• **DATA TO USE**:
▼
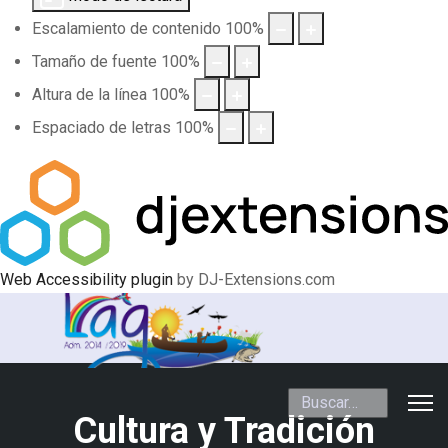
Escalamiento de contenido
100
%
Tamaño de fuente
100
%
Altura de la línea
100
%
Espaciado de letras
100
%
Web Accessibility plugin
by DJ-Extensions.com
Buscar
Cultura y Tradición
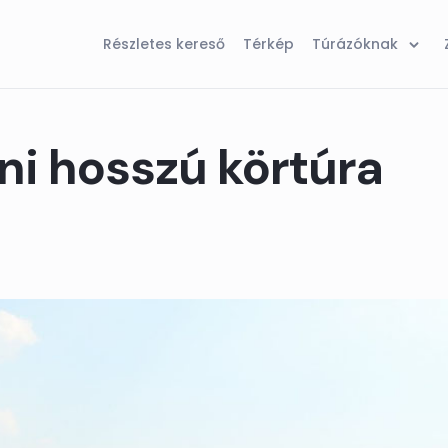
Részletes kereső
Térkép
Túrázóknak
i hosszú körtúra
▲
• **PROBLEM TO SOLVE**: Leave out the pictures, and retype exactly the lines from the one containing "Web Accessibility plugin" through the final line of the data.

• **RESULT OF THIS TASK**:
Web Accessibility plugin
by DJ-Extensions.com
Buscar
Cultura y Tradición
Részletes kereső
Térkép
Túrázóknak
i hosszú körtúra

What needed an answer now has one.